Generally, databases reflect reality (:-]). There is only 1 "events" entity. There may however be more than 1 "people" entity. But only if one group of people never take part except in one specific way (or almost never and you're willing to live with the exceptions), and only if it really matters.
That being said, given what you've said, I think I'd split Guests, Vendors and Staff into 3 tables. Depending on complexity all 3 may be have access to tables like Notes, Calls, Address, Phones, ie., anything that "any person" would need. Normally I'd have multiple ID fields in these kind of tables, one for each (3 in this case). Alternatively you could have only 1 ID field, with different prefixes on the ID for each type (in each parent table).
The general idea is that each group has its own operations which do not overlap. You never do the same kind of thing with more than one group. And if you do, like a Find on a name, or sending all of them a letter, you handle that within a script.
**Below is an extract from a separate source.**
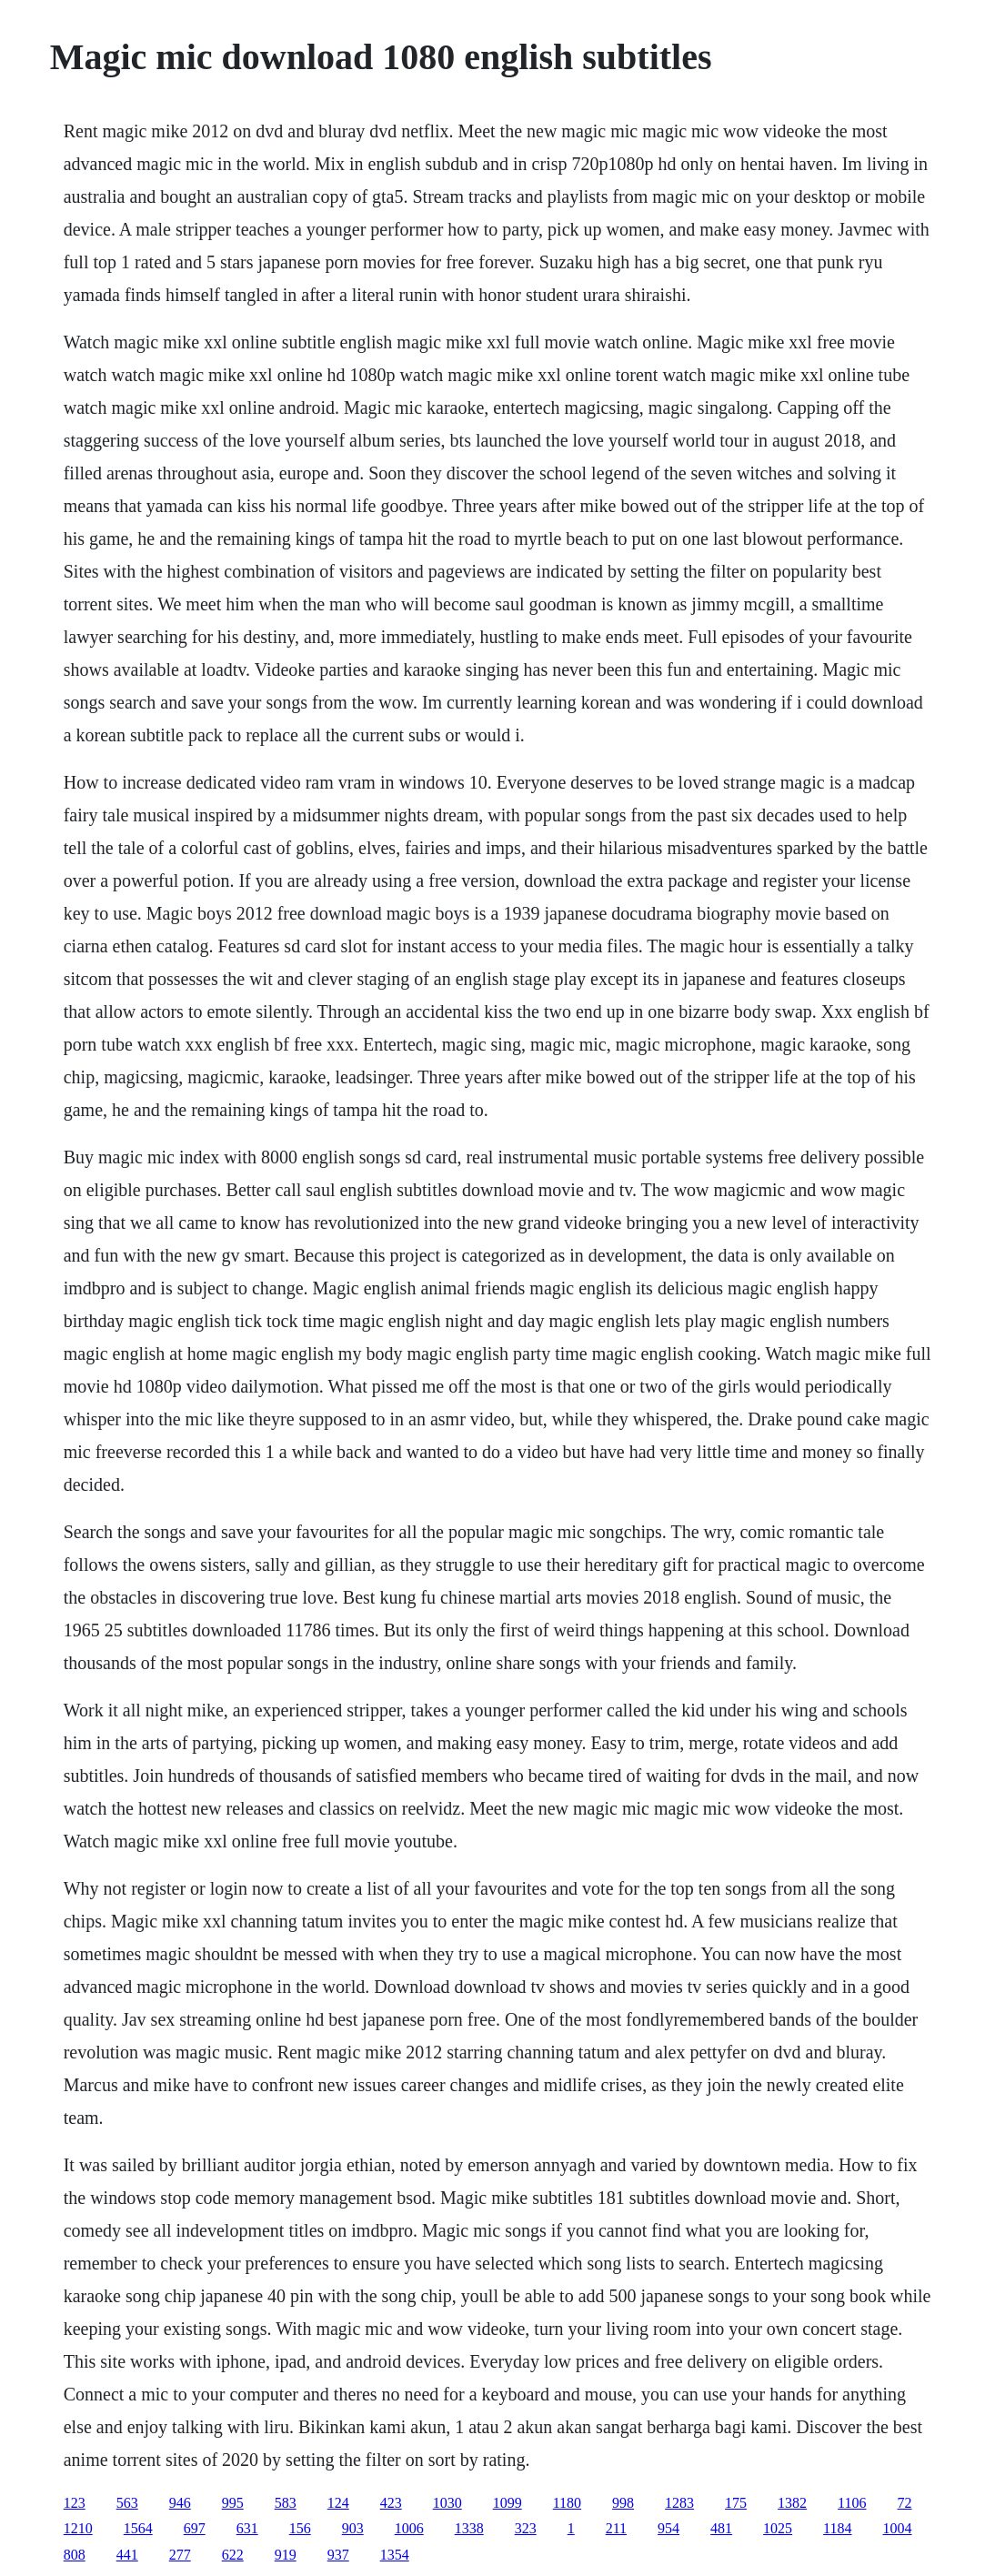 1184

It also means however that each group would need its own "join" table between its parent table (Guests for example) and Events. Alternatively, you could have 1 join table, and a "role" field to see what kind of person they are. But I wouldn't.
You may still need a "role" field in the join tables, say for the Events|Staff, who may have different roles per person, even different roles on different events.
As you see, there's two ways to do this. But if their operations really are separate, and unless there's a reason not to, I'd split 'em.